Selasa, 16 Juni 2009

Quo Vadis Komitmen Kerakyatan?

Oleh: Saeroji Alghazaly

Pemilu Legislatif memang telah berlalu. Sebentar lagi, mereka yang memenangi pemilu legilsatif (pileg) kemarin bakal dilantik. Banyak wajah baru memang, namun tak sedikit pula muka lama kembali nongol. Lantas, akankah track record mereka dalam mengemban amanah konstituen itu, lebih bagus dari yang kemarin? Atau jangan-jangan nambah jeblok. Apalagi sudah bukan rahasia, bila dalam proses pemenangan kemarin tak terlepas dari persoalan uang, siapapun itu. Artinya yang kantongnya tipis, mbok ya jangan terlalu ambisi menang. Walaupun, yang duitnya tebal bukan jaminan untuk menang.

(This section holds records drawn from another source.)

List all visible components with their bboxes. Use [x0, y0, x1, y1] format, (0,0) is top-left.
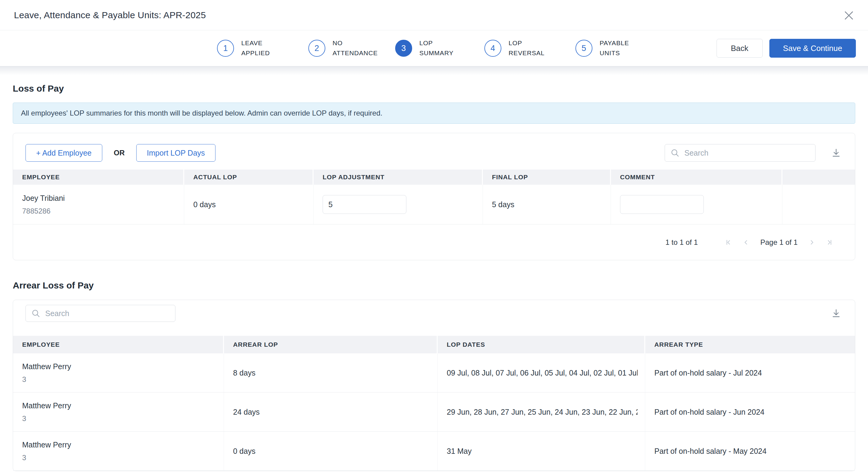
arrear-type-cell: Part of on-hold salary - May 2024 — [645, 432, 855, 470]
col-employee: EMPLOYEE — [13, 169, 184, 185]
lop-export-button[interactable] — [830, 146, 843, 160]
lop-section-heading: Loss of Pay — [13, 84, 855, 94]
step-no-attendance[interactable]: 2 NO ATTENDANCE — [308, 38, 379, 58]
blank-cell — [782, 185, 855, 224]
lop-dates-value: 31 May — [447, 447, 638, 455]
stepper: 1 LEAVE APPLIED 2 NO ATTENDANCE 3 LOP SU… — [217, 30, 651, 66]
save-continue-button[interactable]: Save & Continue — [769, 39, 856, 58]
actual-lop-cell: 0 days — [184, 185, 313, 224]
col-lop-adjustment: LOP ADJUSTMENT — [313, 169, 483, 185]
lop-dates-value: 29 Jun, 28 Jun, 27 Jun, 25 Jun, 24 Jun, … — [447, 408, 638, 416]
arrear-type-cell: Part of on-hold salary - Jul 2024 — [645, 353, 855, 392]
table-row: Joey Tribiani 7885286 0 days 5 days — [13, 185, 855, 224]
chevron-left-icon — [742, 239, 750, 246]
col-final-lop: FINAL LOP — [483, 169, 611, 185]
col-blank — [782, 169, 855, 185]
employee-id: 3 — [22, 414, 216, 423]
col-actual-lop: ACTUAL LOP — [184, 169, 313, 185]
employee-cell: Matthew Perry 3 — [13, 353, 224, 392]
lop-summary-card: + Add Employee OR Import LOP Days EMPLOY… — [13, 133, 855, 260]
employee-cell: Joey Tribiani 7885286 — [13, 185, 184, 224]
close-icon — [843, 10, 855, 21]
table-row: Matthew Perry 3 8 days 09 Jul, 08 Jul, 0… — [13, 353, 855, 392]
step-3-label: LOP SUMMARY — [420, 38, 469, 58]
arrear-lop-card: EMPLOYEE ARREAR LOP LOP DATES ARREAR TYP… — [13, 300, 855, 471]
back-button[interactable]: Back — [717, 39, 763, 58]
step-payable-units[interactable]: 5 PAYABLE UNITS — [576, 38, 651, 58]
header-shadow — [0, 66, 868, 75]
lop-dates-value: 09 Jul, 08 Jul, 07 Jul, 06 Jul, 05 Jul, … — [447, 369, 638, 377]
arrear-toolbar — [13, 300, 855, 336]
arrear-type-value: Part of on-hold salary - Jul 2024 — [654, 369, 848, 377]
arrear-export-button[interactable] — [830, 307, 843, 320]
arrear-section-heading: Arrear Loss of Pay — [13, 280, 855, 291]
employee-name: Matthew Perry — [22, 362, 216, 371]
arrear-search-input[interactable] — [45, 309, 169, 318]
last-page-icon — [826, 239, 833, 246]
step-1-label: LEAVE APPLIED — [241, 38, 292, 58]
employee-name: Matthew Perry — [22, 401, 216, 410]
close-button[interactable] — [843, 10, 855, 21]
next-page-button[interactable] — [808, 239, 815, 246]
first-page-button[interactable] — [725, 239, 732, 246]
employee-cell: Matthew Perry 3 — [13, 392, 224, 431]
prev-page-button[interactable] — [742, 239, 750, 246]
comment-input[interactable] — [620, 195, 704, 214]
search-icon — [31, 309, 40, 318]
wizard-stepbar: 1 LEAVE APPLIED 2 NO ATTENDANCE 3 LOP SU… — [0, 30, 868, 66]
lop-info-banner: All employees' LOP summaries for this mo… — [13, 102, 855, 124]
arrear-type-value: Part of on-hold salary - May 2024 — [654, 447, 848, 455]
arrear-lop-value: 8 days — [233, 369, 430, 377]
arrear-lop-value: 24 days — [233, 408, 430, 416]
step-lop-summary[interactable]: 3 LOP SUMMARY — [395, 38, 469, 58]
step-1-circle: 1 — [217, 40, 234, 57]
employee-id: 3 — [22, 375, 216, 384]
lop-table-header: EMPLOYEE ACTUAL LOP LOP ADJUSTMENT FINAL… — [13, 169, 855, 185]
col-comment: COMMENT — [611, 169, 782, 185]
search-icon — [671, 148, 680, 157]
or-label: OR — [114, 149, 125, 157]
actual-lop-value: 0 days — [193, 200, 306, 209]
employee-cell: Matthew Perry 3 — [13, 432, 224, 470]
lop-dates-cell: 29 Jun, 28 Jun, 27 Jun, 25 Jun, 24 Jun, … — [438, 392, 645, 431]
step-leave-applied[interactable]: 1 LEAVE APPLIED — [217, 38, 292, 58]
add-employee-button[interactable]: + Add Employee — [26, 144, 102, 162]
employee-id: 7885286 — [22, 207, 177, 215]
final-lop-value: 5 days — [492, 200, 603, 209]
col-arrear-type: ARREAR TYPE — [645, 336, 855, 353]
pagination-range: 1 to 1 of 1 — [665, 238, 698, 247]
step-lop-reversal[interactable]: 4 LOP REVERSAL — [485, 38, 560, 58]
lop-adjustment-input[interactable] — [322, 195, 406, 214]
download-icon — [831, 148, 842, 158]
lop-search-input[interactable] — [684, 149, 810, 157]
lop-toolbar: + Add Employee OR Import LOP Days — [13, 133, 855, 169]
step-4-circle: 4 — [485, 40, 501, 57]
table-row: Matthew Perry 3 24 days 29 Jun, 28 Jun, … — [13, 392, 855, 432]
pagination-page-label: Page 1 of 1 — [760, 238, 798, 247]
step-5-circle: 5 — [576, 40, 592, 57]
employee-name: Matthew Perry — [22, 440, 216, 449]
main-content: Loss of Pay All employees' LOP summaries… — [0, 84, 868, 471]
step-3-circle: 3 — [395, 40, 412, 57]
step-2-label: NO ATTENDANCE — [333, 38, 379, 58]
lop-adjustment-cell — [313, 185, 483, 224]
col-lop-dates: LOP DATES — [438, 336, 645, 353]
first-page-icon — [725, 239, 732, 246]
final-lop-cell: 5 days — [483, 185, 611, 224]
col-employee: EMPLOYEE — [13, 336, 224, 353]
step-2-circle: 2 — [308, 40, 326, 57]
lop-dates-cell: 31 May — [438, 432, 645, 470]
arrear-type-cell: Part of on-hold salary - Jun 2024 — [645, 392, 855, 431]
last-page-button[interactable] — [826, 239, 833, 246]
page-title: Leave, Attendance & Payable Units: APR-2… — [14, 10, 206, 20]
lop-search-box — [665, 144, 815, 162]
arrear-lop-cell: 0 days — [224, 432, 438, 470]
arrear-lop-cell: 24 days — [224, 392, 438, 431]
col-arrear-lop: ARREAR LOP — [224, 336, 438, 353]
chevron-right-icon — [808, 239, 815, 246]
comment-cell — [611, 185, 782, 224]
pagination-bar: 1 to 1 of 1 Page 1 of 1 — [13, 224, 855, 260]
stepbar-actions: Back Save & Continue — [717, 30, 856, 66]
dialog-titlebar: Leave, Attendance & Payable Units: APR-2… — [0, 0, 868, 30]
import-lop-days-button[interactable]: Import LOP Days — [136, 144, 215, 162]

Apapun yang terjadi dan prosesnya seperti apa, itulah wajah demokrasi kita. Walaupun masih banyak bopengnya tetap saja, itulah cerminan masyarakat kita. Seolah sudah menjadi persoalan wajib, bahwa bermain politik yang harus punya uang. Persoalan ideologi yang dibangun partai, ataupun program-program yang bakal dilaksanakan, cenderung tidak dilirik. Masyarakat kita maunya memilih, kalau ada sesuatu. Kasihannya, mereka yang bertarung dalam pileg kemarin, banyak yang mengeluarkan dana tidak sedikit, namun perolehan suaranya tidak sebanding dengan dana yang telah digelontorkan. Karuan saja, mereka yang tidak kuat iman dan sikap sabar, banyak yang stres. lagi-lagi.., inilah wajah bopeng demokrasi kita.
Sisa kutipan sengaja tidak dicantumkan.